[Data records]

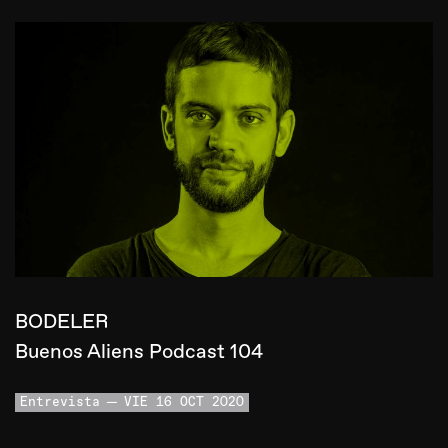
BODELER
Buenos Aliens Podcast 104
Entrevista
VIE 16 OCT 2020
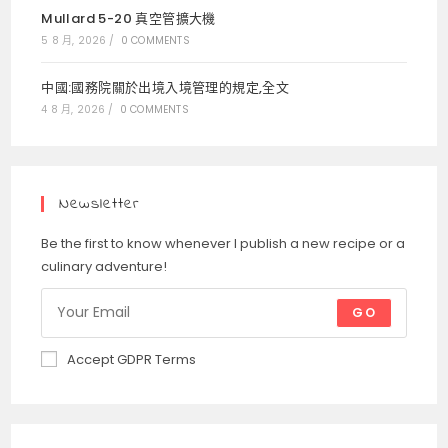
Mullard 5-20 真空管擴大機
5 8 月, 2026
/
0 COMMENTS
中國:國務院關於出境入境管理的規定,全文
4 8 月, 2026
/
0 COMMENTS
Newsletter
Be the first to know whenever I publish a new recipe or a
culinary adventure!
GO
Accept GDPR Terms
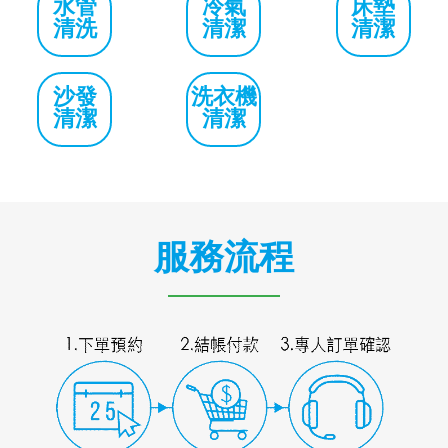
水管
冷氣
床墊
清洗
清潔
清潔
沙發
洗衣機
清潔
清潔
服務流程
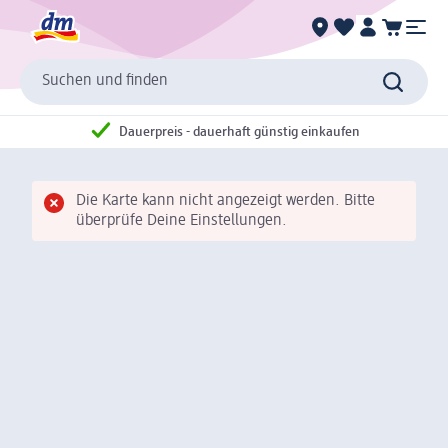
Suchen und finden
Dauerpreis - dauerhaft günstig einkaufen
Die Karte kann nicht angezeigt werden. Bitte
überprüfe Deine Einstellungen.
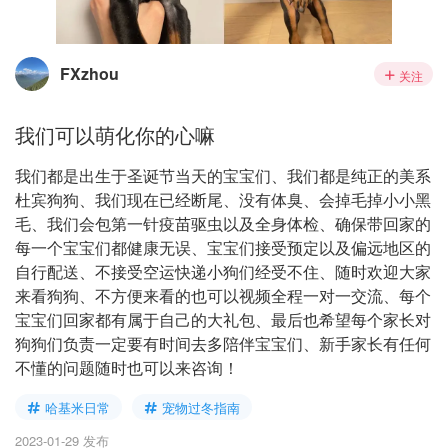
FXzhou
关注
我们可以萌化你的心嘛
我们都是出生于圣诞节当天的宝宝们、我们都是纯正的美系
杜宾狗狗、我们现在已经断尾、没有体臭、会掉毛掉小小黑
毛、我们会包第一针疫苗驱虫以及全身体检、确保带回家的
每一个宝宝们都健康无误、宝宝们接受预定以及偏远地区的
自行配送、不接受空运快递小狗们经受不住、随时欢迎大家
来看狗狗、不方便来看的也可以视频全程一对一交流、每个
宝宝们回家都有属于自己的大礼包、最后也希望每个家长对
狗狗们负责一定要有时间去多陪伴宝宝们、新手家长有任何
不懂的问题随时也可以来咨询！
哈基米日常
宠物过冬指南
2023-01-29 发布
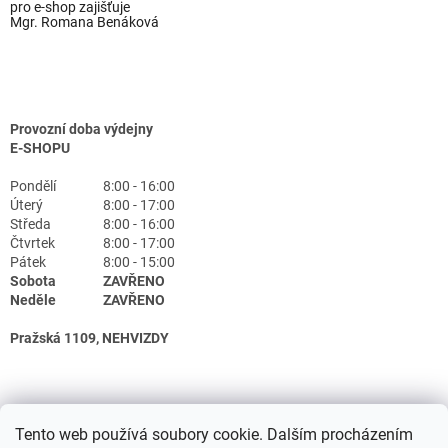
pro e-shop zajišťuje
Mgr. Romana Benáková
Provozní doba výdejny
E-SHOPU
Pondělí
8:00 - 16:00
Úterý
8:00 - 17:00
Středa
8:00 - 16:00
Čtvrtek
8:00 - 17:00
Pátek
8:00 - 15:00
Sobota
ZAVŘENO
Neděle
ZAVŘENO
Pražská 1109, NEHVIZDY
Tento web používá soubory cookie. Dalším procházením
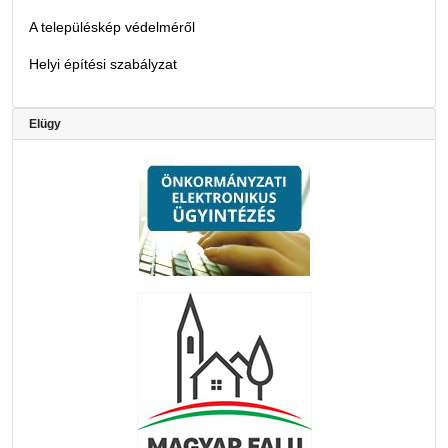
A településkép védelméről
Helyi építési szabályzat
Elügy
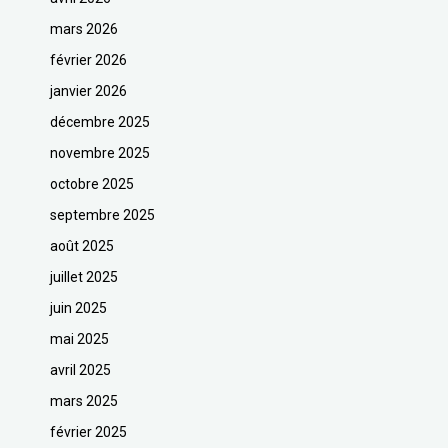
mars 2026
février 2026
janvier 2026
décembre 2025
novembre 2025
octobre 2025
septembre 2025
août 2025
juillet 2025
juin 2025
mai 2025
avril 2025
mars 2025
février 2025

[/Data records]

Requirement - Copy all records exactly; omit images.

Response area -
BODELER
Buenos Aliens Podcast 104
Entrevista
VIE 16 OCT 2020
Mullard 5-20 真空管擴大機
5 8 月, 2026
/
0 COMMENTS
中國:國務院關於出境入境管理的規定,全文
4 8 月, 2026
/
0 COMMENTS
Newsletter
Be the first to know whenever I publish a new recipe or a
culinary adventure!
GO
Accept GDPR Terms
水管
冷氣
床墊
清洗
清潔
清潔
沙發
洗衣機
清潔
清潔
服務流程
Suchen und finden
Dauerpreis - dauerhaft günstig einkaufen
Die Karte kann nicht angezeigt werden. Bitte
überprüfe Deine Einstellungen.
FXzhou
关注
我们可以萌化你的心嘛
我们都是出生于圣诞节当天的宝宝们、我们都是纯正的美系
杜宾狗狗、我们现在已经断尾、没有体臭、会掉毛掉小小黑
毛、我们会包第一针疫苗驱虫以及全身体检、确保带回家的
每一个宝宝们都健康无误、宝宝们接受预定以及偏远地区的
自行配送、不接受空运快递小狗们经受不住、随时欢迎大家
来看狗狗、不方便来看的也可以视频全程一对一交流、每个
宝宝们回家都有属于自己的大礼包、最后也希望每个家长对
狗狗们负责一定要有时间去多陪伴宝宝们、新手家长有任何
不懂的问题随时也可以来咨询！
哈基米日常
宠物过冬指南
2023-01-29 发布
pro e-shop zajišťuje
Mgr. Romana Benáková
Provozní doba výdejny
E-SHOPU
Pondělí
8:00 - 16:00
Úterý
8:00 - 17:00
Středa
8:00 - 16:00
Čtvrtek
8:00 - 17:00
Pátek
8:00 - 15:00
Sobota
ZAVŘENO
Neděle
ZAVŘENO
Pražská 1109, NEHVIZDY
Tento web používá soubory cookie. Dalším procházením
A településkép védelméről
Helyi építési szabályzat
Elügy
mars 2026
février 2026
janvier 2026
décembre 2025
novembre 2025
octobre 2025
septembre 2025
août 2025
juillet 2025
juin 2025
mai 2025
avril 2025
mars 2025
février 2025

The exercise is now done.